[Data listing Boundary: Start]
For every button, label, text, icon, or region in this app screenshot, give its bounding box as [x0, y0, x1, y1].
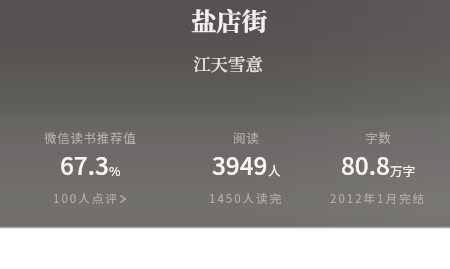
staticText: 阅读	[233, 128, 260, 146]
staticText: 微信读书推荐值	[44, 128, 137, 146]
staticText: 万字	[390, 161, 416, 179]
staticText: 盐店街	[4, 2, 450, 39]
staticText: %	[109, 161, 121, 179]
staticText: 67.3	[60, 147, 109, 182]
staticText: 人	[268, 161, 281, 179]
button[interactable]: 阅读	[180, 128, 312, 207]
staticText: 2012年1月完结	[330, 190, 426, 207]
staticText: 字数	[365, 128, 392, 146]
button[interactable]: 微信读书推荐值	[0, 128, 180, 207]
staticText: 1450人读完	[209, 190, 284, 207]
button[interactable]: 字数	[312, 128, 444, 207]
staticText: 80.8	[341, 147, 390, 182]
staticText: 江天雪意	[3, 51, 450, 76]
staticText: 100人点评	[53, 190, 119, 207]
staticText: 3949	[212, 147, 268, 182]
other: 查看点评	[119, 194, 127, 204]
[Data listing Boundary: End]
** Task statement **
Print every record above exactly as written, leaving out the pictures.

** Result of this exercise **
For every button, label, text, icon, or region in this app screenshot, give its bounding box as [x0, y0, x1, y1].
staticText: 阅读	[233, 128, 260, 146]
staticText: 微信读书推荐值	[44, 128, 137, 146]
staticText: 万字	[390, 161, 416, 179]
staticText: 盐店街	[4, 2, 450, 39]
staticText: %	[109, 161, 121, 179]
staticText: 67.3	[60, 147, 109, 182]
staticText: 人	[268, 161, 281, 179]
button[interactable]: 阅读	[180, 128, 312, 207]
staticText: 2012年1月完结	[330, 190, 426, 207]
staticText: 字数	[365, 128, 392, 146]
button[interactable]: 微信读书推荐值	[0, 128, 180, 207]
staticText: 1450人读完	[209, 190, 284, 207]
button[interactable]: 字数	[312, 128, 444, 207]
staticText: 80.8	[341, 147, 390, 182]
staticText: 江天雪意	[3, 51, 450, 76]
staticText: 100人点评	[53, 190, 119, 207]
staticText: 3949	[212, 147, 268, 182]
other: 查看点评	[119, 194, 127, 204]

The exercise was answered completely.